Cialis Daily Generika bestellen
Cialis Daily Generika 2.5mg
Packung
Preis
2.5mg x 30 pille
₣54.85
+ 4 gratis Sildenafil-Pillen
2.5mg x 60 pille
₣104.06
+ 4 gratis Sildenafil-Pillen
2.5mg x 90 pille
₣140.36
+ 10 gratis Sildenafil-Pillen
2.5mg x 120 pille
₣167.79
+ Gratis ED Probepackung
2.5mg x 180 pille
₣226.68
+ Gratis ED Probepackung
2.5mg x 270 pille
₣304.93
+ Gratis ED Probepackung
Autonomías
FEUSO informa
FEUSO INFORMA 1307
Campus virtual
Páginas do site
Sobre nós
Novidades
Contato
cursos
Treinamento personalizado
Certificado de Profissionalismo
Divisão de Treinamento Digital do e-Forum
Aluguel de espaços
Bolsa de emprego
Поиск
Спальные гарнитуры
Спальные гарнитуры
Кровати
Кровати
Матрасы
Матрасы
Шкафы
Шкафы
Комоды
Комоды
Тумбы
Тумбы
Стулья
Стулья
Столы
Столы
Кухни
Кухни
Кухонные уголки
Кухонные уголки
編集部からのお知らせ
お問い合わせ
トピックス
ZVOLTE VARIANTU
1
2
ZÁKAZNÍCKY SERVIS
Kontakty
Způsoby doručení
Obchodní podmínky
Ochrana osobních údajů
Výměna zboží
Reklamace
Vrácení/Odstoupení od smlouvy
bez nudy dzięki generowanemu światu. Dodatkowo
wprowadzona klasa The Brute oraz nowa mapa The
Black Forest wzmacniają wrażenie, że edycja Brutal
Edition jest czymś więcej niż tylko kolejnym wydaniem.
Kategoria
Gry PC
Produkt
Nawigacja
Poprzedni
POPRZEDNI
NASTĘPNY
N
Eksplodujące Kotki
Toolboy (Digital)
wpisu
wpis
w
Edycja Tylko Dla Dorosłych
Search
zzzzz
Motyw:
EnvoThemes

+ + + + + + +

§ **Directions for this task**
Lines from the one containing "Aluguel de espaços" to the last line above, both included: copy these exactly and write nothing else.

§ **Exercise response**
Aluguel de espaços
Bolsa de emprego
Поиск
Спальные гарнитуры
Спальные гарнитуры
Кровати
Кровати
Матрасы
Матрасы
Шкафы
Шкафы
Комоды
Комоды
Тумбы
Тумбы
Стулья
Стулья
Столы
Столы
Кухни
Кухни
Кухонные уголки
Кухонные уголки
編集部からのお知らせ
お問い合わせ
トピックス
ZVOLTE VARIANTU
1
2
ZÁKAZNÍCKY SERVIS
Kontakty
Způsoby doručení
Obchodní podmínky
Ochrana osobních údajů
Výměna zboží
Reklamace
Vrácení/Odstoupení od smlouvy
bez nudy dzięki generowanemu światu. Dodatkowo
wprowadzona klasa The Brute oraz nowa mapa The
Black Forest wzmacniają wrażenie, że edycja Brutal
Edition jest czymś więcej niż tylko kolejnym wydaniem.
Kategoria
Gry PC
Produkt
Nawigacja
Poprzedni
POPRZEDNI
NASTĘPNY
N
Eksplodujące Kotki
Toolboy (Digital)
wpisu
wpis
w
Edycja Tylko Dla Dorosłych
Search
zzzzz
Motyw:
EnvoThemes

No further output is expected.